Lymphoma is the most common hematologic malignancy and ranks as the seventh most common form of cancer.[1] The majority of cases are non-Hodgkin’s lymphoma (NHL) in particular B-cell lymphoma.[2] In the World Cancer Report 2014 the estimated incidence of NHL was 6.0 and 4.1 per 100,000 in males and females, respectively.[3] Although a common presentation of lymphoma is lymphadenopathy,[4] some patients present with symptoms of extranodal involvement including the gastrointestinal (GI), neurological, and dermatological systems which may lead to a delay in diagnosis and treatment.[5]

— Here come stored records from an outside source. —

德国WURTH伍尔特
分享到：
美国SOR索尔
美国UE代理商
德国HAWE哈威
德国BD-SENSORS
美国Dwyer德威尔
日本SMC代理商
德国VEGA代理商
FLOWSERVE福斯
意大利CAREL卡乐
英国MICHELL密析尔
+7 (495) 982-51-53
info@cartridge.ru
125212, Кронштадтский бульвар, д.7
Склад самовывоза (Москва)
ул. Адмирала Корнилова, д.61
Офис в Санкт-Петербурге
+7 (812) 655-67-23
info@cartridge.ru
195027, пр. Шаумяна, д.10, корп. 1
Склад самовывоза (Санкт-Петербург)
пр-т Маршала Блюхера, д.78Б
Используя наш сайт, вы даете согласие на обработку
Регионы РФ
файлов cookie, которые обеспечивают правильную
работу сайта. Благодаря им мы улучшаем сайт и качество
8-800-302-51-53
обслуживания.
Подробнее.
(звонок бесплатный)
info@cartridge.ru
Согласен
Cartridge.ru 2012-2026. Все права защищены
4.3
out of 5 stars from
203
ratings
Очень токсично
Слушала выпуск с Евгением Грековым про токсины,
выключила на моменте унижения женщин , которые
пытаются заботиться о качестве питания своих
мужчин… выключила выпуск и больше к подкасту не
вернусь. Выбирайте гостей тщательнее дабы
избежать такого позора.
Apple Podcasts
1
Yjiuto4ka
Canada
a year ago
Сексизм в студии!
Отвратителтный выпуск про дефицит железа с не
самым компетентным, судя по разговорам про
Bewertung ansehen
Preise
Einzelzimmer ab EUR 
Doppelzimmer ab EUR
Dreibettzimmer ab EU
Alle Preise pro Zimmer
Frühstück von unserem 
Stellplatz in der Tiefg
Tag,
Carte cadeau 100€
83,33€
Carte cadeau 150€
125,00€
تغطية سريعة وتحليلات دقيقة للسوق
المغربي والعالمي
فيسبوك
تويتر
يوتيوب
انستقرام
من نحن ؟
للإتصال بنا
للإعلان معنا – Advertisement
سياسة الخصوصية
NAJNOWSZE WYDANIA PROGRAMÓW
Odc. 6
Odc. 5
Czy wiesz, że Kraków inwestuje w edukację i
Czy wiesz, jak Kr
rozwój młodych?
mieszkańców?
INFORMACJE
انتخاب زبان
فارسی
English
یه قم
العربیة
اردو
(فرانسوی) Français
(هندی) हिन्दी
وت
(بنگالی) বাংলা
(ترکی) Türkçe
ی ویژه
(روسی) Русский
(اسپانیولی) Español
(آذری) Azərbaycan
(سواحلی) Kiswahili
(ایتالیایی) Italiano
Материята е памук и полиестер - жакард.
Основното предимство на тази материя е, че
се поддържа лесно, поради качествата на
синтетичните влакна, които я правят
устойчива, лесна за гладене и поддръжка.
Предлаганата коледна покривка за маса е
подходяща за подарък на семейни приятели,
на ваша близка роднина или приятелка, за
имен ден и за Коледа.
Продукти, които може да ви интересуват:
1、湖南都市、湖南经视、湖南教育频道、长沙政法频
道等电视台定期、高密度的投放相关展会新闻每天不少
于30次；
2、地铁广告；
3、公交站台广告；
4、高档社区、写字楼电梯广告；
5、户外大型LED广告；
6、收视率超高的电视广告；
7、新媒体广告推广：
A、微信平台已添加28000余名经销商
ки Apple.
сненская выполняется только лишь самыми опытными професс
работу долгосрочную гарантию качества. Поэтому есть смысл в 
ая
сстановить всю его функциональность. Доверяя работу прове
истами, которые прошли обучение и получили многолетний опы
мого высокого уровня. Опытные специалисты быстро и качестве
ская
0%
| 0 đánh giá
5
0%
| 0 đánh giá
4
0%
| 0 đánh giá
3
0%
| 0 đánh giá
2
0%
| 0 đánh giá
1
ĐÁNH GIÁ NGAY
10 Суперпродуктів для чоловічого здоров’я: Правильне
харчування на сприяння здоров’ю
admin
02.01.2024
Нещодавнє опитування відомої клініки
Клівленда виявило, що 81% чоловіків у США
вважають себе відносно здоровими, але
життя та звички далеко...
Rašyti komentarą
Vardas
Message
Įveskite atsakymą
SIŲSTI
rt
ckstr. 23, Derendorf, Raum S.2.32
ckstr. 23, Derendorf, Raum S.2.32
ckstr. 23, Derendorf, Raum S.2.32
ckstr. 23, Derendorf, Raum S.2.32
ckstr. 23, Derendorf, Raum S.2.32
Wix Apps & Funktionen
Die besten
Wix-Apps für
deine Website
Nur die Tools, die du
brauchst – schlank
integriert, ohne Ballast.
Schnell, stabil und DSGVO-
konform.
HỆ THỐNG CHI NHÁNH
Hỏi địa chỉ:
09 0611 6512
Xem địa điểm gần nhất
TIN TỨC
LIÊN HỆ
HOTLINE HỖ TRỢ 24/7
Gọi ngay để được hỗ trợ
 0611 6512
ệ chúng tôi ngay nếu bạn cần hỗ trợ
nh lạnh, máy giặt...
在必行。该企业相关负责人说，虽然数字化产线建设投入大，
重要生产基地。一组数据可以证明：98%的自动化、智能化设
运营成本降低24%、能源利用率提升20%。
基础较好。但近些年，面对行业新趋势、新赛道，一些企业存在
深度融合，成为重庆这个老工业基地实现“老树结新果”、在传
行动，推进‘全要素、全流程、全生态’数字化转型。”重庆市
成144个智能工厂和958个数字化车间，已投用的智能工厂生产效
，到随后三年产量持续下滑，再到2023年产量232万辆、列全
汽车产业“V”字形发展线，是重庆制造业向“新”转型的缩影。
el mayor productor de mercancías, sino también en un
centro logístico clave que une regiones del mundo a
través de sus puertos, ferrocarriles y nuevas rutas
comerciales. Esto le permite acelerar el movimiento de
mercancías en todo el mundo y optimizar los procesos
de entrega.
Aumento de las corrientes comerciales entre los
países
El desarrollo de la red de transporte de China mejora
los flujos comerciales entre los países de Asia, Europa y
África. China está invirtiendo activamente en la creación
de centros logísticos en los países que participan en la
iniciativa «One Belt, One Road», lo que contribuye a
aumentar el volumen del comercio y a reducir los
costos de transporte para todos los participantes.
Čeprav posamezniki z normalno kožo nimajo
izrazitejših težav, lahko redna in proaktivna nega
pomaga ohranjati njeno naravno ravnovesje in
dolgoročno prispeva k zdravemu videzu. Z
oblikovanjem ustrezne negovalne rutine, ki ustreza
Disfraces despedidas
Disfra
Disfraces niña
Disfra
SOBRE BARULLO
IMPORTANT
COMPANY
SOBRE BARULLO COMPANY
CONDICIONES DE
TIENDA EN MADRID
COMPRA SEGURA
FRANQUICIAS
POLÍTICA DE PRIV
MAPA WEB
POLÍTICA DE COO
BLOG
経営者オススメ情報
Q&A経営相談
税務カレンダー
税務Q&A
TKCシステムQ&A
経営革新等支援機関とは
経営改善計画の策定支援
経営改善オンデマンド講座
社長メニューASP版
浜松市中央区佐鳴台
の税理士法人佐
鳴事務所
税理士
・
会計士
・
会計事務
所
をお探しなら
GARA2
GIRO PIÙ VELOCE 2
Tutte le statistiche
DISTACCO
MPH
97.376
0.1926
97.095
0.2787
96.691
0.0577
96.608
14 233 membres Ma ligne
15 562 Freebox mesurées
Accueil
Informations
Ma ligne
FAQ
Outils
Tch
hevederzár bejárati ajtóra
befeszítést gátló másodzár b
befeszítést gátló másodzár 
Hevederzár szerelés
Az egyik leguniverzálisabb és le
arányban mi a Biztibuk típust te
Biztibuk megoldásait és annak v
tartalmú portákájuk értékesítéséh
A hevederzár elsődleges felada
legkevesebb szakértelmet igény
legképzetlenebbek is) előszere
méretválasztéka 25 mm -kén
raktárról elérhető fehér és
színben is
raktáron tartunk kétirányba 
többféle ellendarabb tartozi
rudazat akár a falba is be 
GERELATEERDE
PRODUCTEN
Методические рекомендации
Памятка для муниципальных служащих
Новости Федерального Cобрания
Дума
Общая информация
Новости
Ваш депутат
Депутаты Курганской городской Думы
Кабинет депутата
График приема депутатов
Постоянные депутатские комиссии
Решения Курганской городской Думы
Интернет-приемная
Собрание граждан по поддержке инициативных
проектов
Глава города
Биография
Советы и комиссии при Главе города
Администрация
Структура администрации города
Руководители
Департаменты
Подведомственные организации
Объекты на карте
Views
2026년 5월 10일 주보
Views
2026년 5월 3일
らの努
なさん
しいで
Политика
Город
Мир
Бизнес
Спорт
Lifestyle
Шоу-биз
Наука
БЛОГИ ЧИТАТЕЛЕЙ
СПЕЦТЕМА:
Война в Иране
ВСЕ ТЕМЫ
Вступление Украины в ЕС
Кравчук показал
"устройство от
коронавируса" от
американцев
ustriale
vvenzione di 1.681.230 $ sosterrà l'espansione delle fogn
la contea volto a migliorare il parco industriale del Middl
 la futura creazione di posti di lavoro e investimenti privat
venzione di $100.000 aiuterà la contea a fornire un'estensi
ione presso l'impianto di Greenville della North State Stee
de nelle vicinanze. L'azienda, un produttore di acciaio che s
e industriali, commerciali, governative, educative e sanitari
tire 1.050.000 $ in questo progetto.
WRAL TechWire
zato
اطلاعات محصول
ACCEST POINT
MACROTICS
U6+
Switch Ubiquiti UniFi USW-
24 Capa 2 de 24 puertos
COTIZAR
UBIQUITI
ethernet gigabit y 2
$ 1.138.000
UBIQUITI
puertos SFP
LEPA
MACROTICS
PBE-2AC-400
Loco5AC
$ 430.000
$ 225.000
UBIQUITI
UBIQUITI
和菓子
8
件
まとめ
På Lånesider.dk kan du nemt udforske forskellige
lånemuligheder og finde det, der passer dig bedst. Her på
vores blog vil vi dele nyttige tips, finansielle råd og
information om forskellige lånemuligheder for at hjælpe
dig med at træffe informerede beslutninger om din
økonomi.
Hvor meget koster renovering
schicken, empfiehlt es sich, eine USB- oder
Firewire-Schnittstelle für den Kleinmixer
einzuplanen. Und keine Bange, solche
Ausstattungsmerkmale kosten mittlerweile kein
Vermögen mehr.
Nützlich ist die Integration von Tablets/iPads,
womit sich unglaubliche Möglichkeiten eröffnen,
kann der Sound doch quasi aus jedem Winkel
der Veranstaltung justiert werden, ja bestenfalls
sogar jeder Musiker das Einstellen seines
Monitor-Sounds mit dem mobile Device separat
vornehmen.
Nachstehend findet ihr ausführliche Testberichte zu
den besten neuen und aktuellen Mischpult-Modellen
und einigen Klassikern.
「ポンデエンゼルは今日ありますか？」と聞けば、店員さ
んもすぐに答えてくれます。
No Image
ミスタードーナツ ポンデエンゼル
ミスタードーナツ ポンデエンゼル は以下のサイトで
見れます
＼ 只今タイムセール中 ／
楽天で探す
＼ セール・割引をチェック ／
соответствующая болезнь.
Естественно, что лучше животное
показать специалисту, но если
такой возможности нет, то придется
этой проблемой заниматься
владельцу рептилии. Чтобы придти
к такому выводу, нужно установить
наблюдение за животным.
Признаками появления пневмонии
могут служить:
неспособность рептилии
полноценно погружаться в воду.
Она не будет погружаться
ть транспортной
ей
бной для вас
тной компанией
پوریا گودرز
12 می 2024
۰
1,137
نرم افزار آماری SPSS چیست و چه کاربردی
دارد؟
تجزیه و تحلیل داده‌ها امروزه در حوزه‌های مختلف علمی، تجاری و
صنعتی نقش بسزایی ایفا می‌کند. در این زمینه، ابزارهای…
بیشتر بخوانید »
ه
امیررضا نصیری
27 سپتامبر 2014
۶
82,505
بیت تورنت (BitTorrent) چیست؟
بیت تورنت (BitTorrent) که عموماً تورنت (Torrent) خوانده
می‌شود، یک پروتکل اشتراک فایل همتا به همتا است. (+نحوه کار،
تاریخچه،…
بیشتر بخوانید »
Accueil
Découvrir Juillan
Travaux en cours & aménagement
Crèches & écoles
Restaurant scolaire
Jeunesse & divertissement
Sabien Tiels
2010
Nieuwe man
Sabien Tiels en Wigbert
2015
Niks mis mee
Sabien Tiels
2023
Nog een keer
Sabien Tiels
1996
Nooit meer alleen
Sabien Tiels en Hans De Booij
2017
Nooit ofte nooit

A review of relevant literature resulted in the collection of data from various countries about epidemiology, clinical manifestations, pathological results, and treatment outcomes related to extranodal lymphoma. The population-based NHL registry from the Netherlands showed 34% (389/1168) of NHL patients were classified as primary extranodal NHL (pENL) defined by presentation in other tissues and organs than the lymph nodes, including Waldeyer’s ring, spleen or bone marrow, without or with only minor lymph node involvement. The prevalence decreased to 20% if patients with disseminated disease presenting in an extranodal site were excluded.[6] A study of 6382 lymphoma patients from Southwest China reported that at diagnosis 53.5% of all NHL cases presented in extranodal sites since Waldeyer’s ring was also included in extranodal sites in this study.[7] A Dutch study showed that the GI tract was the most common site of pENL (45.7%)[6] whereas it was the second most common site in the Chinese study after Waldeyer’s ring (22.3% and 23.7% and respectively).[7] Diffuse large B-cell lymphoma (DLBCL) was the most common histological subtype of pENL in both studies, accounting for 50% and 42.2%, respectively.[6,7] However, the second most common subtypes differed in the two studies, with chronic lymphocytic leukemia (CLL)/small lymphocytic lymphoma (SLL) being second in the Dutch study and extranodal NK/T cell lymphoma, nasal type (ENKTL) in the Chinese study.[6,7] In addition, other studies from Kuwait[8] and India[9] showed follicular lymphoma (FL) and marginal zone lymphoma of mucosal associated lymphoid tissue (MALT) respectively accounted for the second highest prevalence after DLBCL.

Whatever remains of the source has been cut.